Guillermo del Toro provavelmente é um dos diretores pop mais constantes da atualidade. Seu único filme mais fraco foi Blade 2, mas no geral, seu trabalho alcança o sucesso e boas críticas.

Círculo de Fogo (Pacific Rim), seu mais novo filme, infelizmente não está indo bem na bilheteria americana, mas se saí bem no restante do mundo, prova de que Hollywood por vezes é inexplicável. Assim que anunciado, o projeto foi taxado como fracasso de bilheteria, e assim se provou, sem mais, nem menos.

A verdade é que a produção é até o momento o melhor filme de ação do ano, prato cheio para qualquer nerd que se preze, misturando robôs e monstros gigantes, com personagens divertidos e envolventes, efeitos especiais de primeira, bastante ação e referências e homenagens a tudo que se pode imaginar. Diga-se de passagem, muitos fãs de animes e mangás criticaram del Toro por sua “cara de pau” em copiar tanto os japoneses, mas parece que se esqueceram de ler as entrevistas do diretor, que em dezenas de ocasiões apontou os mangás, animes e filmes de monstros japoneses como suas principais inspirações para Círculo de Fogo.

Na trama, monstros gigantes (os Kaiju) começam a sair do Círculo de Fogo localizado no pacífico. Para se defender, as nações do mundo se unem para criar os Jaegers, robôs gigantes que precisam de dois pilotos ligados por uma rede neural.

Charlie Hunnam interpreta Raleigh Becket, um antigo piloto de Jaeger que é convocado de volta pelo comandante do Projeto Jaeger, Stacker Pentecost (Idris Elba) no momento de maior desespero da defesa da humanidade, já que o projeto está prestes a fechar as portas. Uma última investida está sendo planejada para derrotar os Kaiju definitivamente e, para isso, Raleigh precisará se unir a uma piloto novata: Mako Mori (Rinko Kikuchi).

A trama é bastante simples na verdade, mas o que chama a atenção é como tudo é muito bem trabalhado. O filme é extremamente empolgante, as cenas de ação são de babar e os personagens são bem desenvolvidos. Nada muito profundo, mas também passam longe dos heróis genéricos que costumam pipocar neste tipo de filme.

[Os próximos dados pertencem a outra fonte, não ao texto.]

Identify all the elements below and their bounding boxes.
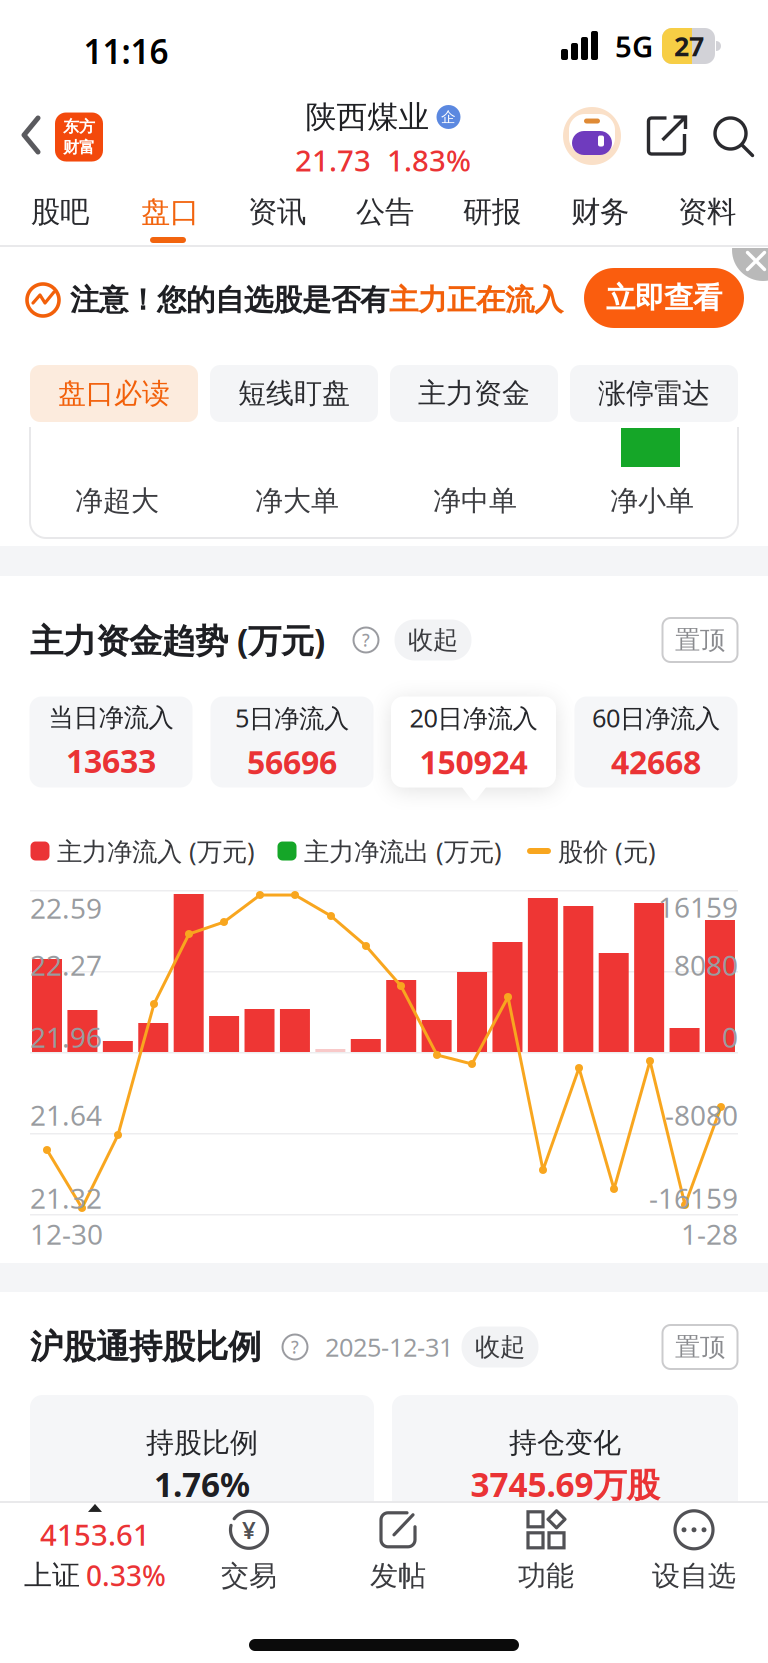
staticText: 沪股通持股比例 <box>30 1326 261 1367</box>
staticText: 东方 <box>63 117 95 136</box>
button[interactable]: Back <box>21 116 41 154</box>
staticText: 持股比例 <box>146 1426 258 1460</box>
button[interactable]: 4153.61 <box>24 1504 166 1594</box>
staticText: 3745.69万股 <box>470 1462 660 1506</box>
button[interactable]: 当日净流入 <box>30 696 192 788</box>
staticText: 研报 <box>463 194 521 230</box>
staticText: 16159 <box>658 888 738 926</box>
button[interactable]: 20日净流入 <box>391 696 556 788</box>
staticText: 4153.61 <box>40 1515 150 1554</box>
button[interactable]: 60日净流入 <box>574 696 738 788</box>
staticText: 0.33% <box>86 1557 166 1594</box>
staticText: 交易 <box>221 1559 277 1593</box>
staticText: 22.27 <box>30 946 102 984</box>
button[interactable]: 财务 <box>552 186 648 238</box>
staticText: 21.32 <box>30 1179 102 1217</box>
staticText: 5日净流入 <box>235 701 349 734</box>
button[interactable]: 股吧 <box>12 186 108 238</box>
button[interactable]: 置顶 <box>662 1325 738 1369</box>
staticText: 企 <box>441 108 456 126</box>
staticText: 短线盯盘 <box>238 376 350 411</box>
staticText: 56696 <box>247 741 337 783</box>
button[interactable]: 涨停雷达 <box>570 365 738 422</box>
button[interactable]: Close <box>732 219 768 281</box>
button[interactable]: Assistant <box>563 107 621 165</box>
button[interactable]: 立即查看 <box>584 268 744 328</box>
staticText: 功能 <box>518 1559 574 1593</box>
staticText: 立即查看 <box>606 280 722 316</box>
button[interactable]: 盘口必读 <box>30 365 198 422</box>
staticText: 主力资金趋势 (万元) <box>30 618 325 662</box>
button[interactable]: Search <box>714 116 754 158</box>
button[interactable]: Share <box>646 116 688 156</box>
button[interactable]: 设自选 <box>652 1509 736 1593</box>
staticText: 0 <box>722 1018 738 1056</box>
staticText: 涨停雷达 <box>598 376 710 411</box>
staticText: 当日净流入 <box>48 702 174 733</box>
staticText: 资讯 <box>248 194 306 230</box>
button[interactable]: 发帖 <box>370 1509 426 1593</box>
staticText: 2025-12-31 <box>325 1330 453 1364</box>
staticText: 150924 <box>420 741 528 783</box>
staticText: 资料 <box>678 194 736 230</box>
button[interactable]: 资料 <box>659 186 755 238</box>
staticText: 盘口必读 <box>58 376 170 411</box>
staticText: 股价 (元) <box>558 834 656 868</box>
staticText: -16159 <box>649 1179 738 1217</box>
staticText: 1-28 <box>681 1215 738 1253</box>
staticText: 收起 <box>475 1331 525 1362</box>
staticText: 11:16 <box>84 29 168 73</box>
staticText: 置顶 <box>675 1331 725 1362</box>
staticText: 12-30 <box>30 1215 103 1253</box>
button[interactable]: 5日净流入 <box>210 696 374 788</box>
staticText: 发帖 <box>370 1559 426 1593</box>
button[interactable]: 置顶 <box>662 618 738 662</box>
staticText: 净中单 <box>433 484 517 518</box>
button[interactable]: 公告 <box>337 186 433 238</box>
staticText: 设自选 <box>652 1559 736 1593</box>
staticText: -8080 <box>665 1096 738 1134</box>
staticText: 21.64 <box>30 1096 102 1134</box>
staticText: 主力净流出 (万元) <box>304 834 502 868</box>
staticText: 净小单 <box>610 484 694 518</box>
staticText: 20日净流入 <box>410 701 538 734</box>
staticText: 21.73 1.83% <box>295 140 471 180</box>
staticText: 主力资金 <box>418 376 530 411</box>
button[interactable]: 短线盯盘 <box>210 365 378 422</box>
staticText: ? <box>362 628 370 652</box>
button[interactable]: 盘口 <box>122 186 218 238</box>
button[interactable]: 研报 <box>444 186 540 238</box>
button[interactable]: 东方财富 <box>55 112 103 162</box>
button[interactable]: 主力资金 <box>390 365 558 422</box>
button[interactable]: ¥ <box>221 1509 277 1593</box>
staticText: 5G <box>615 26 653 66</box>
staticText: 财务 <box>571 194 629 230</box>
staticText: 60日净流入 <box>592 701 720 734</box>
staticText: 陕西煤业 <box>306 98 430 136</box>
staticText: 27 <box>674 28 704 64</box>
button[interactable]: 收起 <box>394 620 472 660</box>
staticText: 收起 <box>408 624 458 656</box>
staticText: 13633 <box>66 739 156 782</box>
staticText: 主力净流入 (万元) <box>57 834 255 868</box>
staticText: ¥ <box>242 1514 256 1546</box>
staticText: 注意！您的自选股是否有 <box>70 282 389 318</box>
staticText: 上证 <box>24 1558 80 1593</box>
staticText: 主力正在流入 <box>389 282 563 318</box>
staticText: 公告 <box>356 194 414 230</box>
staticText: 置顶 <box>675 624 725 656</box>
staticText: ? <box>291 1336 299 1358</box>
staticText: 盘口 <box>141 194 199 230</box>
button[interactable]: 功能 <box>518 1509 574 1593</box>
staticText: 持仓变化 <box>509 1426 621 1460</box>
staticText: 股吧 <box>31 194 89 230</box>
staticText: 8080 <box>674 946 738 984</box>
staticText: 21.96 <box>30 1018 102 1056</box>
staticText: 净超大 <box>75 484 159 518</box>
staticText: 22.59 <box>30 889 102 927</box>
staticText: 42668 <box>611 741 701 783</box>
button[interactable]: 收起 <box>462 1326 538 1368</box>
staticText: 1.76% <box>154 1462 250 1506</box>
staticText: 净大单 <box>255 484 339 518</box>
button[interactable]: 资讯 <box>229 186 325 238</box>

Todos os atores desempenham bem seus papéis, mas três coadjuvantes roubam a cena: a dupla de cientistas Gottlieb (Burn Gorman, de Torchwood) e Newton Geiszler (Charlie Day), além de Hannibal Chau, personagem que enriquece contrabandeando pedaços dos monstros derrotados, sendo interpretado pela cara feia mais simpática do cinema americano, Ron Perlman, eterno colaborador de del Toro.

Círculo de Fogo é um filme feito para empolgar a cada cena e merece ser visto nos cinemas, de preferência numa telona IMAX, se possível. Até mesmo seu tema principal é bem trabalhado e contagiante, composto por Ramin Djawadi. E atenção: existe uma cena no meio dos créditos finais.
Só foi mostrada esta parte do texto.